Previous UAVs & Test Platforms
A Hugin airframe is our current test airframe. It was modified to hold our gear for two years of competitions. With a 2.2 metre wing span, this airframe was the largest that Team Guardian had employed while it served as our primary airframe. It’s increased size allowed for greater payload capacity. The empty airframe weighs approximately 2.5 kg, but can take an additional 2.5 kg payload. The Hugin has approximately a 20 minute flight time with one battery. One of the greatest features over the previous airframe is the space available to us, almost 9000 square centimetres inside the fuselage to store our onboard equipment. Inside the Hugin was a Pixhawk autopilot board with modified code to meet stricter safety standards. The vision system used a Point Grey Chameleon 3 camera and an ODROID XU4 as the onboard computer, which is much faster than the Raspberry Pi 2 used in previous systems.

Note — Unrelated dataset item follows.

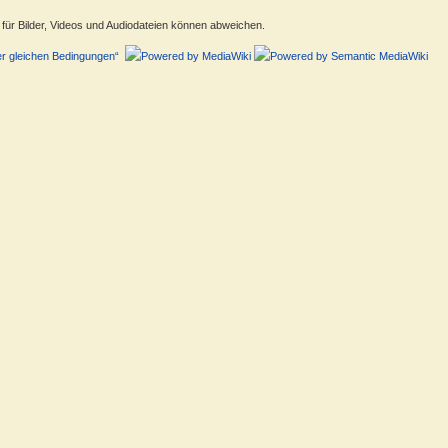
ür Bilder, Videos und Audiodateien können abweichen.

Our previous UAV was built on a Bormatec Maja, sponsored to us by Xiphos engineering, with a number of modifications that better suited our needs. Key considerations in our system are to keep it easy to disassemble and transport, as well as having easy access to the on-board avionics. The autopilot is an ArduPilot Mega, an open-source system based on Arduino using an Inertial Measurement Unit and GPS for telemetry and XBee’s for wireless communications to the ground station. The payload vision system consists of a Canon G9 camera interfaced with a Raspberry Pi single board computer used for capturing sequential still images that are geo-referenced based on the aircraft’s position and attitude. Images are transmitted to ground for post processing via Wi-Fi using all custom written software.

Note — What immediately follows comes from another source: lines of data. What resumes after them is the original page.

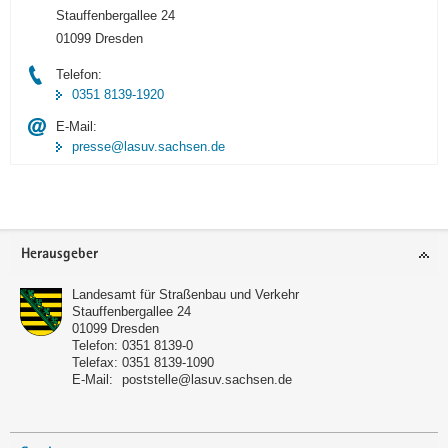
Stauffenbergallee 24
01099 Dresden
Telefon:
0351 8139-1920
E-Mail:
presse@lasuv.sachsen.de
Footer-
Herausgeber
Bereich
Landesamt für Straßenbau und Verkehr
Stauffenbergallee 24
01099
Dresden
Telefon:
0351 8139-0
Telefax:
0351 8139-1090
E-Mail:
poststelle@lasuv.sachsen.de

The UAV is designed to be small, portable, and inexpensive. The old UAV that we had was modeled on an E-Flite Apprentice trainer; it was modified so that it could be disassembled and stored in an equipment case. It was coupled with an open source hardware and software autopilot system, the ArduPilot Mega. The autopilot utilized an Inertial Measurement Unit (IMU), GPS attachments for telemetry data and an XBee wireless communication system. Video surveillance footage was relayed to the Ground Control Station via an off-the-shelf wireless video system.